■ Work request ■
Retype exactly what appears below from the line containing "dat wij je complete" down to the line containing "oblečený a podle přiloženého rodného listu", keeping both end lines. Do not include pictures.

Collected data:
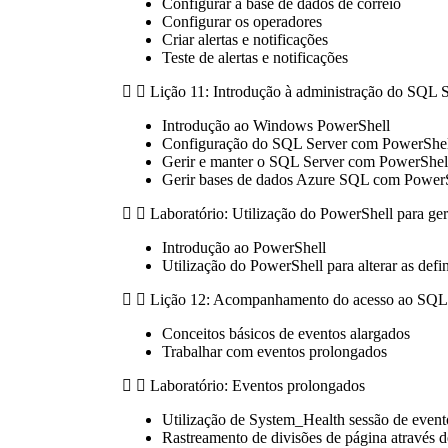
Configurar a base de dados de correio
Configurar os operadores
Criar alertas e notificações
Teste de alertas e notificações
Lição 11: Introdução à administração do SQL 
Introdução ao Windows PowerShell
Configuração do SQL Server com PowerShel
Gerir e manter o SQL Server com PowerShel
Gerir bases de dados Azure SQL com Power
Laboratório: Utilização do PowerShell para ge
Introdução ao PowerShell
Utilização do PowerShell para alterar as def
Lição 12: Acompanhamento do acesso ao SQL 
Conceitos básicos de eventos alargados
Trabalhar com eventos prolongados
Laboratório: Eventos prolongados
Utilização de System_Health sessão de event
Rastreamento de divisões de página através 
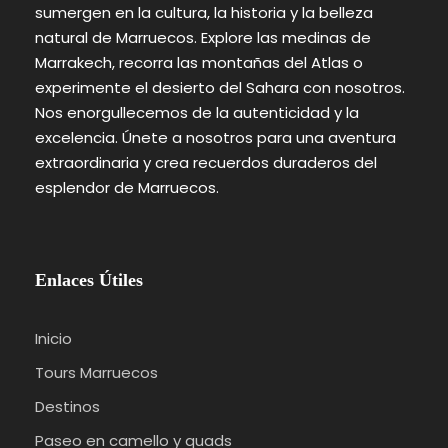
Haz una parada en Ait Ben Haddou, Patrimonio
sumergen en la cultura, la historia y la belleza
de la Humanidad por la UNESCO y famoso lugar
natural de Marruecos. Explore las medinas de
de rodaje.
Marrakech, recorra las montañas del Atlas o
experimente el desierto del Sahara con nosotros.
Explora la antigua kasbah y su arquitectura única.
Nos enorgullecemos de la autenticidad y la
excelencia. Únete a nosotros para una aventura
Llegada a Ouarzazate, conocida como la
extraordinaria y crea recuerdos duraderos del
“Hollywood de Marruecos”.
esplendor de Marruecos.
Estancia nocturna en Ouarzazate.
Enlaces Útiles
Día 6:
Ouarzazate a Marrakech
Inicio
Viaje a Marrakech, la bulliciosa “Ciudad Roja” de
Tours Marruecos
Marruecos.
Destinos
Explora la animada medina de Marrakech,
Paseo en camello y quads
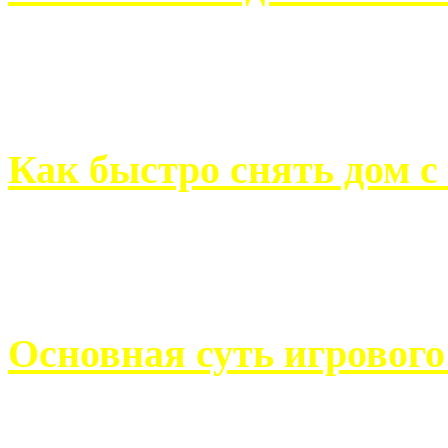
Всем хорошо знакомы с
недвижимости. Человек, ..
Как быстро снять дом с
Строительство, ремонт, п
обустройство помещений, 
Основная суть игровог
Казино Император В поис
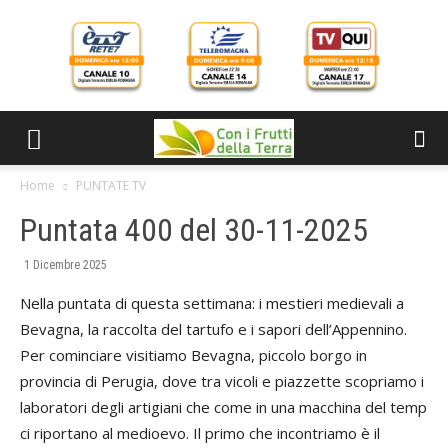
Home
PUNTATE TV
Puntata 400 del 30-11-2025
1 Dicembre 2025
Nella puntata di questa settimana: i mestieri medievali a
Bevagna, la raccolta del tartufo e i sapori dell’Appennino.
Per cominciare visitiamo Bevagna, piccolo borgo in
provincia di Perugia, dove tra vicoli e piazzette scopriamo i
laboratori degli artigiani che come in una macchina del temp
ci riportano al medioevo. Il primo che incontriamo è il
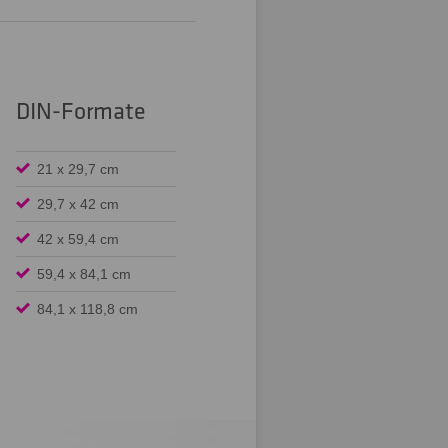
DIN-Formate
21 x 29,7 cm
29,7 x 42 cm
42 x 59,4 cm
59,4 x 84,1 cm
84,1 x 118,8 cm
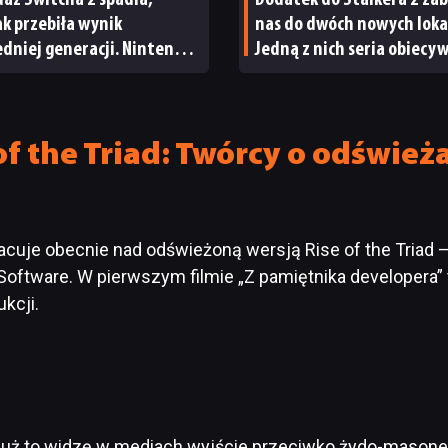
aż Switcha 2 spadła,
Dodatek do Stalkera 2 zab
tak przebiła wynik
nas do dwóch nowych lokac
dniej generacji. Nintendo
Jedną z nich seria obiecy
wody do radości
od samego początku
of the Triad: Twórcy o odświe
acuje obecnie nad odświeżoną wersją Rise of the Triad –
oftware. W pierwszym filmie „Z pamiętnika developera” 
kcji.
.Już to widzę w mediach wyjście przeciwko żydo-masoner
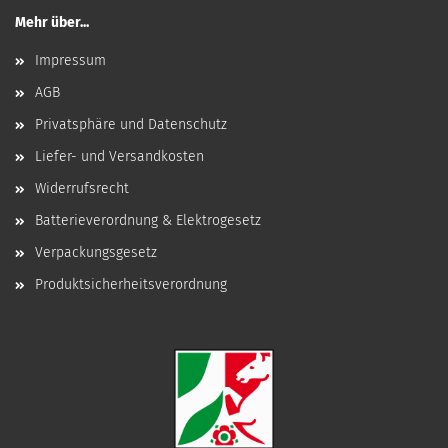
Mehr über...
Impressum
AGB
Privatsphäre und Datenschutz
Liefer- und Versandkosten
Widerrufsrecht
Batterieverordnung & Elektrogesetz
Verpackungsgesetz
Produktsicherheitsverordnung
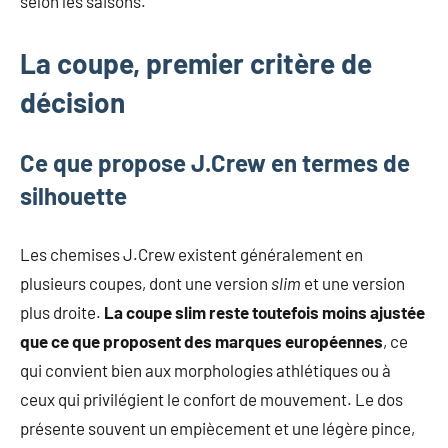
selon les saisons.
La coupe, premier critère de
décision
Ce que propose J.Crew en termes de
silhouette
Les chemises J.Crew existent généralement en
plusieurs coupes, dont une version
slim
et une version
plus droite.
La coupe slim reste toutefois moins ajustée
que ce que proposent des marques européennes
, ce
qui convient bien aux morphologies athlétiques ou à
ceux qui privilégient le confort de mouvement. Le dos
présente souvent un empiècement et une légère pince,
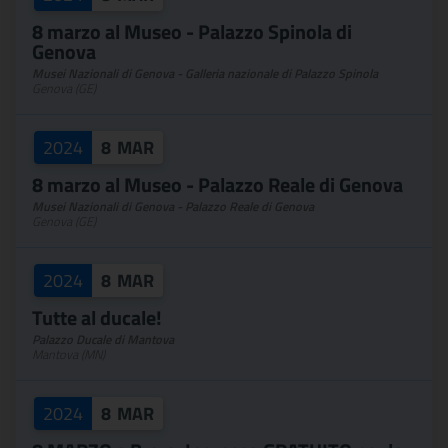
8 marzo al Museo - Palazzo Spinola di
Genova
Musei Nazionali di Genova - Galleria nazionale di Palazzo Spinola
Genova (GE)
2024
8
MAR
8 marzo al Museo - Palazzo Reale di Genova
Musei Nazionali di Genova - Palazzo Reale di Genova
Genova (GE)
2024
8
MAR
Tutte al ducale!
Palazzo Ducale di Mantova
Mantova (MN)
2024
8
MAR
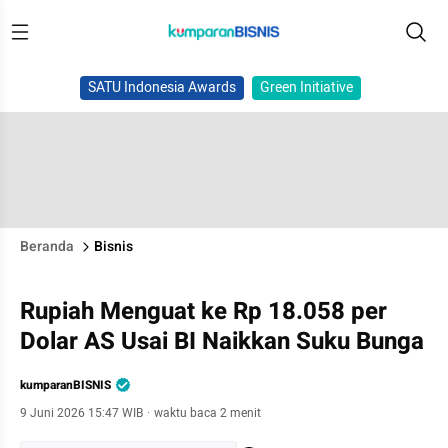
SATU Indonesia Awards
Green Initiative
Beranda
Bisnis
Rupiah Menguat ke Rp 18.058 per
Dolar AS Usai BI Naikkan Suku Bunga
kumparanBISNIS
9 Juni 2026 15:47 WIB
·
waktu baca 2 menit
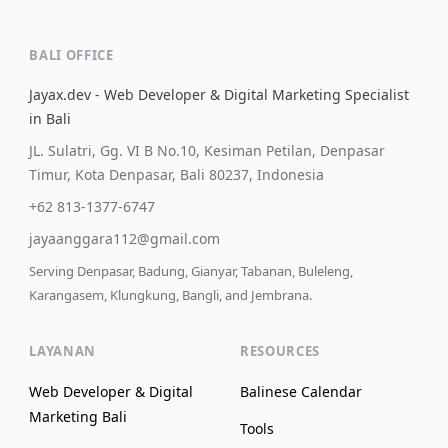
BALI OFFICE
Jayax.dev - Web Developer & Digital Marketing Specialist
in Bali
JL. Sulatri, Gg. VI B No.10, Kesiman Petilan, Denpasar
Timur, Kota Denpasar, Bali 80237, Indonesia
+62 813-1377-6747
jayaanggara112@gmail.com
Serving Denpasar, Badung, Gianyar, Tabanan, Buleleng,
Karangasem, Klungkung, Bangli, and Jembrana.
LAYANAN
RESOURCES
Web Developer & Digital
Balinese Calendar
Marketing Bali
Tools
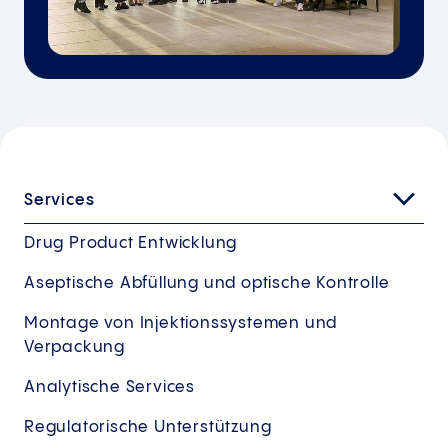
Services
Drug Product Entwicklung
Aseptische Abfüllung und optische Kontrolle
Montage von Injektionssystemen und
Verpackung
Analytische Services
Regulatorische Unterstützung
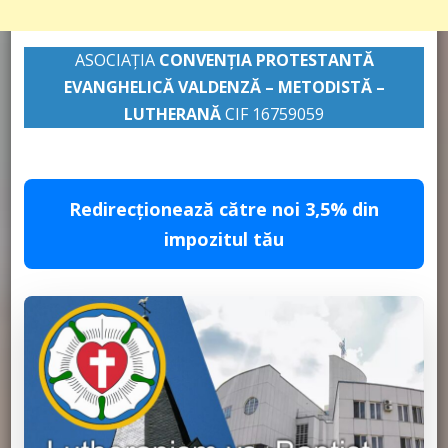
ASOCIAȚIA
CONVENŢIA PROTESTANTĂ
EVANGHELICĂ VALDENZĂ – METODISTĂ –
LUTHERANĂ
CIF 16759059
pastor Leontiuc Marius
Redirecționează către noi 3,5% din
impozitul tău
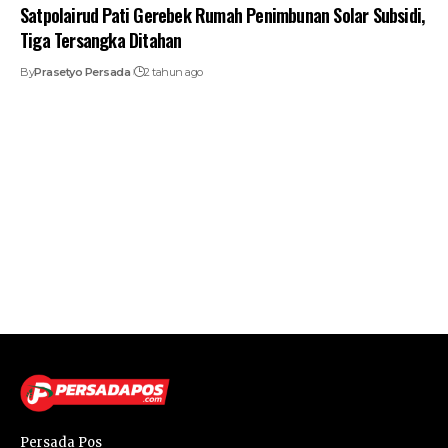
Satpolairud Pati Gerebek Rumah Penimbunan Solar Subsidi,
Tiga Tersangka Ditahan
By
Prasetyo Persada
2 tahun ago
Persada Pos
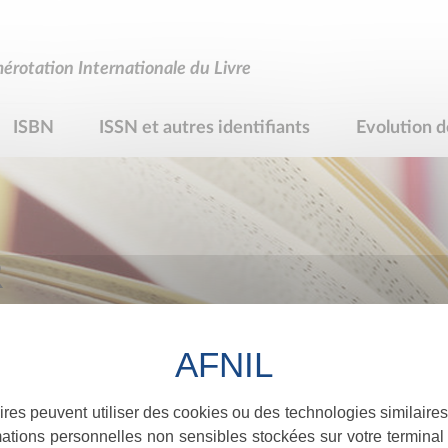
rotation Internationale du Livre
ISBN
ISSN et autres identifiants
Evolution d
R
ires peuvent utiliser des cookies ou des technologies similaires
ations personnelles non sensibles stockées sur votre terminal (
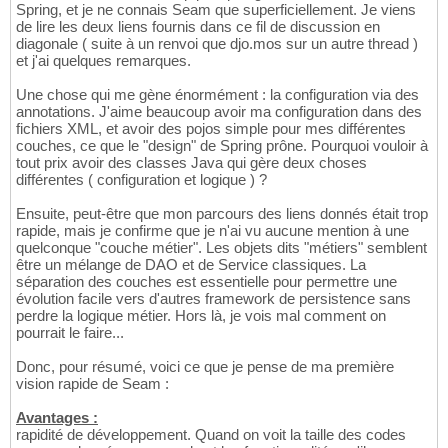
Spring, et je ne connais Seam que superficiellement. Je viens
de lire les deux liens fournis dans ce fil de discussion en
diagonale ( suite à un renvoi que djo.mos sur un autre thread )
et j'ai quelques remarques.
Une chose qui me gène énormément : la configuration via des
annotations. J'aime beaucoup avoir ma configuration dans des
fichiers XML, et avoir des pojos simple pour mes différentes
couches, ce que le "design" de Spring prône. Pourquoi vouloir à
tout prix avoir des classes Java qui gère deux choses
différentes ( configuration et logique ) ?
Ensuite, peut-être que mon parcours des liens donnés était trop
rapide, mais je confirme que je n'ai vu aucune mention à une
quelconque "couche métier". Les objets dits "métiers" semblent
être un mélange de DAO et de Service classiques. La
séparation des couches est essentielle pour permettre une
évolution facile vers d'autres framework de persistence sans
perdre la logique métier. Hors là, je vois mal comment on
pourrait le faire...
Donc, pour résumé, voici ce que je pense de ma première
vision rapide de Seam :
Avantages :
rapidité de développement. Quand on voit la taille des codes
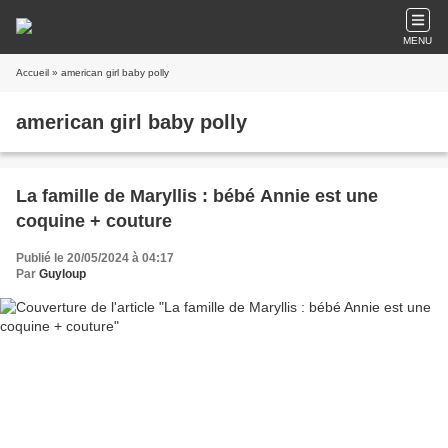
MENU
Accueil
» american girl baby polly
american girl baby polly
La famille de Maryllis : bébé Annie est une
coquine + couture
Publié le 20/05/2024 à 04:17
Par
Guyloup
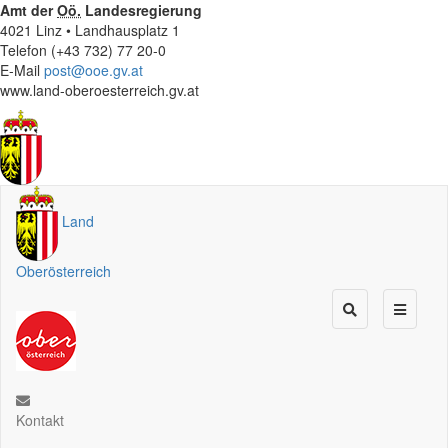
Amt der
Oö.
Landesregierung
4021 Linz • Landhausplatz 1
Telefon (+43 732) 77 20-0
E-Mail
post@ooe.gv.at
www.land-oberoesterreich.gv.at
Land
Oberösterreich
Kontakt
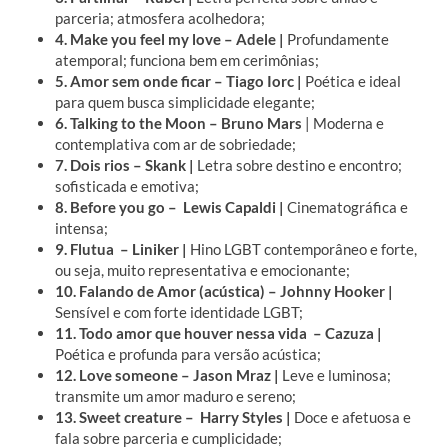
parceria; atmosfera acolhedora;
4. Make you feel my love – Adele |
Profundamente
atemporal; funciona bem em cerimônias;
5. Amor sem onde ficar – Tiago Iorc |
Poética e ideal
para quem busca simplicidade elegante;
6. Talking to the Moon – Bruno Mars
| Moderna e
contemplativa com ar de sobriedade;
7. Dois rios – Skank |
Letra sobre destino e encontro;
sofisticada e emotiva;
8. Before you go – Lewis Capaldi |
Cinematográfica e
intensa;
9. Flutua – Liniker |
Hino LGBT contemporâneo e forte,
ou seja, muito representativa e emocionante;
10. Falando de Amor (acústica) – Johnny Hooker |
Sensível e com forte identidade LGBT;
11. Todo amor que houver nessa vida – Cazuza |
Poética e profunda para versão acústica;
12. Love someone – Jason Mraz |
Leve e luminosa;
transmite um amor maduro e sereno;
13. Sweet creature – Harry Styles |
Doce e afetuosa e
fala sobre parceria e cumplicidade;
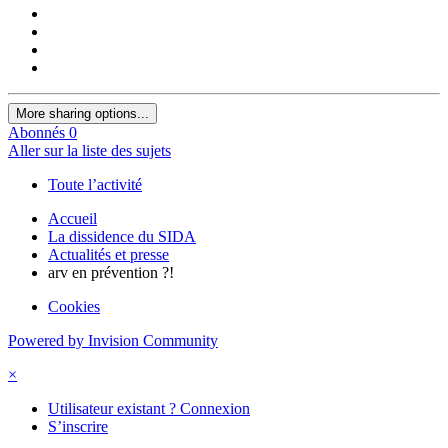
More sharing options...
Abonnés
0
Aller sur la liste des sujets
Toute l’activité
Accueil
La dissidence du SIDA
Actualités et presse
arv en prévention ?!
Cookies
Powered by Invision Community
×
Utilisateur existant ? Connexion
S’inscrire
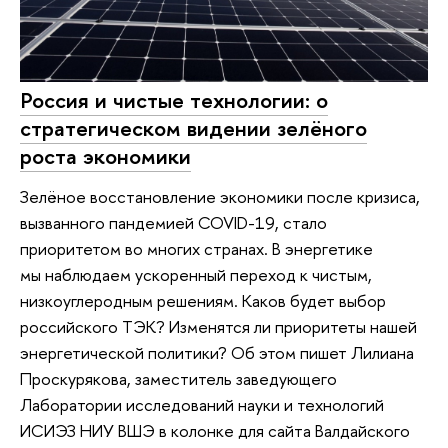
Россия и чистые технологии: о
стратегическом видении зелёного
роста экономики
Зелёное восстановление экономики после кризиса,
вызванного пандемией COVID-19, стало
приоритетом во многих странах. В энергетике
мы наблюдаем ускоренный переход к чистым,
низкоуглеродным решениям. Каков будет выбор
российского ТЭК? Изменятся ли приоритеты нашей
энергетической политики? Об этом пишет Лилиана
Проскурякова, заместитель заведующего
Лаборатории исследований науки и технологий
ИСИЭЗ НИУ ВШЭ в колонке для сайта Валдайского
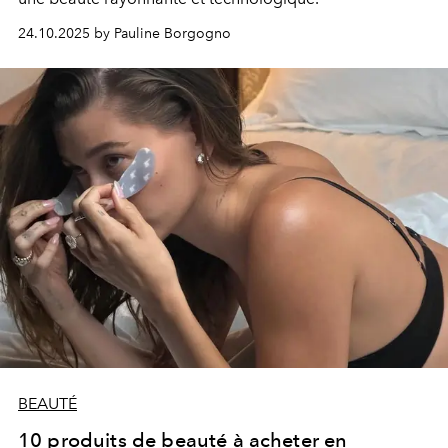
24.10.2025 by Pauline Borgogno
BEAUTÉ
10 produits de beauté à acheter en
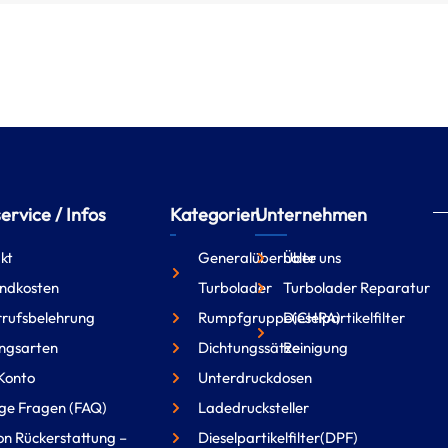
rvice / Infos
Kategorien
Unternehmen
kt
Generalüberholte
Über uns
ndkosten
Turbolader
Turbolader Reparatur
rufsbelehrung
Rumpfgruppe(CHRA)
Dieselpartikelfilter
ngsarten
Dichtungssätze
Reinigung
Konto
Unterdruckdosen
ge Fragen (FAQ)
Ladedrucksteller
on Rückerstattung –
Dieselpartikelfilter(DPF)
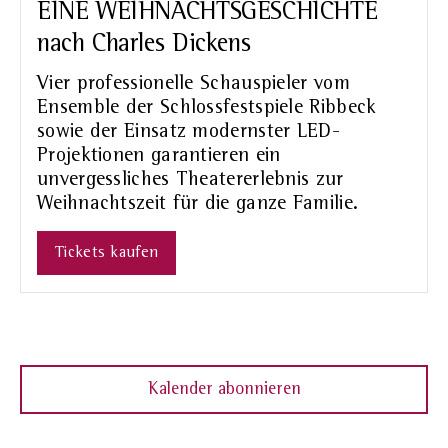
EINE WEIHNACHTSGESCHICHTE
nach Charles Dickens
Vier professionelle Schauspieler vom
Ensemble der Schlossfestspiele Ribbeck
sowie der Einsatz modernster LED-
Projektionen garantieren ein
unvergessliches Theatererlebnis zur
Weihnachtszeit für die ganze Familie.
Tickets kaufen
Kalender abonnieren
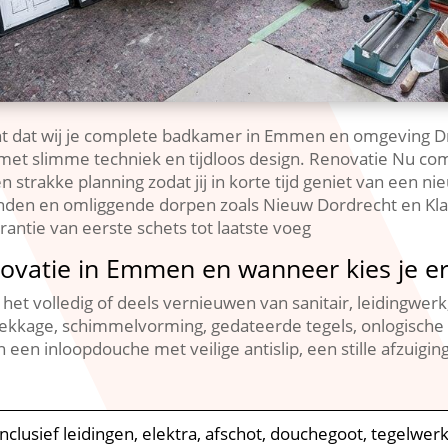
 dat wij je complete badkamer in Emmen en omgeving D
et slimme techniek en tijdloos design. Renovatie Nu com
een strakke planning zodat jij in korte tijd geniet van e
den en omliggende dorpen zoals Nieuw Dordrecht en Klaz
ntie van eerste schets tot laatste voeg
ovatie in Emmen en wanneer kies je e
t volledig of deels vernieuwen van sanitair, leidingwerk,
 lekkage, schimmelvorming, gedateerde tegels, onlogische 
 een inloopdouche met veilige antislip, een stille afzuig
 inclusief leidingen, elektra, afschot, douchegoot, tegelwer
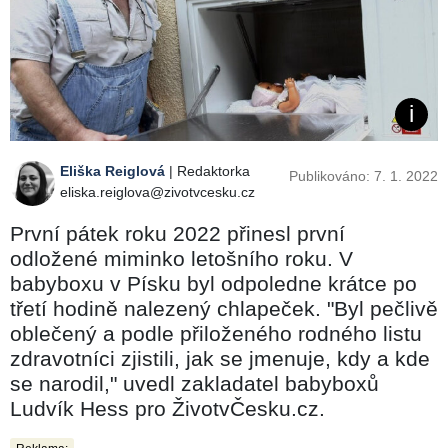
Eliška Reiglová
| Redaktorka
Publikováno: 7. 1. 2022
eliska.reiglova@zivotvcesku.cz
První pátek roku 2022 přinesl první
odložené miminko letošního roku. V
babyboxu v Písku byl odpoledne krátce po
třetí hodině nalezený chlapeček. "Byl pečlivě
oblečený a podle přiloženého rodného listu
zdravotníci zjistili, jak se jmenuje, kdy a kde
se narodil," uvedl zakladatel babyboxů
Ludvík Hess pro ŽivotvČesku.cz.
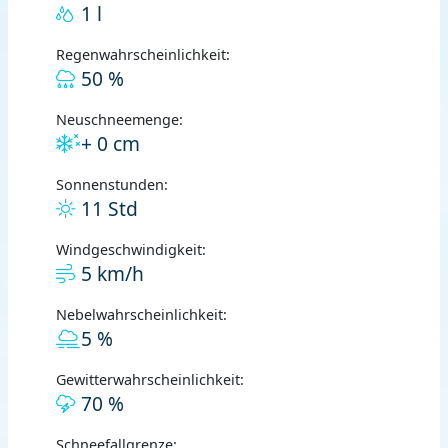
1 l
Regenwahrscheinlichkeit:
50 %
Neuschneemenge:
+ 0 cm
Sonnenstunden:
11 Std
Windgeschwindigkeit:
5 km/h
Nebelwahrscheinlichkeit:
5 %
Gewitterwahrscheinlichkeit:
70 %
Schneefallgrenze:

■ Solution to this exercise ■
 dat wij je complete badkamer in Emmen en omgeving D
et slimme techniek en tijdloos design. Renovatie Nu com
een strakke planning zodat jij in korte tijd geniet van e
den en omliggende dorpen zoals Nieuw Dordrecht en Klaz
ntie van eerste schets tot laatste voeg
ovatie in Emmen en wanneer kies je e
t volledig of deels vernieuwen van sanitair, leidingwerk,
 lekkage, schimmelvorming, gedateerde tegels, onlogische 
 een inloopdouche met veilige antislip, een stille afzuig
 inclusief leidingen, elektra, afschot, douchegoot, tegelwer
Eliška Reiglová
| Redaktorka
Publikováno: 7. 1. 2022
eliska.reiglova@zivotvcesku.cz
První pátek roku 2022 přinesl první
odložené miminko letošního roku. V
babyboxu v Písku byl odpoledne krátce po
třetí hodině nalezený chlapeček. "Byl pečlivě
oblečený a podle přiloženého rodného listu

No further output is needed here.